- Keene Township Location within the state of Minnesota Keene Township Keene Township (the United States)
- Coordinates: 47°1′1″N 96°22′29″W﻿ / ﻿47.01694°N 96.37472°W
- Country: United States
- State: Minnesota
- County: Clay

Area
- • Total: 32.5 sq mi (84.3 km^{2})
- • Land: 32.4 sq mi (83.8 km^{2})
- • Water: 0.19 sq mi (0.5 km^{2})
- Elevation: 1,145 ft (349 m)

Population (2000)
- • Total: 128
- • Density: 3.9/sq mi (1.5/km^{2})
- Time zone: UTC-6 (Central (CST))
- • Summer (DST): UTC-5 (CDT)
- FIPS code: 27-32552
- GNIS feature ID: 0664604

= Keene Township, Clay County, Minnesota =

Township in Minnesota, United States

Keene Township is a township in Clay County, Minnesota, United States. The population was 128 at the 2000 census.

==History==
Keene Township was named for a pioneer settler.

==Geography==
According to the United States Census Bureau, the township has a total area of 32.5 sqmi, of which 32.4 sqmi is land and 0.2 sqmi (0.55%) is water.

==Demographics==
As of the census of 2000, there were 128 people, 47 households, and 36 families residing in the township. The population density was 4.0 PD/sqmi. There were 51 housing units at an average density of 1.6 /sqmi. The racial makeup of the township was 97.66% White, and 2.34% from two or more races. Hispanic or Latino of any race were 2.34% of the population.

There were 47 households, out of which 31.9% had children under the age of 18 living with them, 66.0% were married couples living together, 6.4% had a female householder with no husband present, and 23.4% were non-families. 21.3% of all households were made up of individuals, and 8.5% had someone living alone who was 65 years of age or older. The average household size was 2.70 and the average family size was 3.17.

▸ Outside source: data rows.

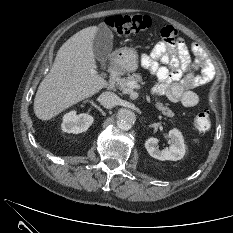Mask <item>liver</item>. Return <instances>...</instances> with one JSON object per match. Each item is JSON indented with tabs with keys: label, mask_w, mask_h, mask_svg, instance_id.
Masks as SVG:
<instances>
[{
	"label": "liver",
	"mask_w": 233,
	"mask_h": 233,
	"mask_svg": "<svg viewBox=\"0 0 233 233\" xmlns=\"http://www.w3.org/2000/svg\"><path fill=\"white\" fill-rule=\"evenodd\" d=\"M97 30V26L80 30L58 50L35 95L34 113L39 119L49 120L108 85L96 71L93 41Z\"/></svg>",
	"instance_id": "6515ba94"
}]
</instances>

In the township the population was spread out, with 28.9% under the age of 18, 5.5% from 18 to 24, 21.9% from 25 to 44, 24.2% from 45 to 64, and 19.5% who were 65 years of age or older. The median age was 38 years. For every 100 females, there were 156.0 males. For every 100 females age 18 and over, there were 139.5 males.

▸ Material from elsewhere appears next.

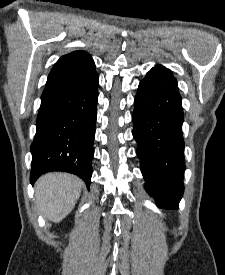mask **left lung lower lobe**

The median income for a household in the township was $40,625, and the median income for a family was $41,875. Males had a median income of $29,167 versus $28,125 for females. The per capita income for the township was $16,748. There were 9.7% of families and 11.8% of the population living below the poverty line, including no under eighteens and 24.0% of those over 64.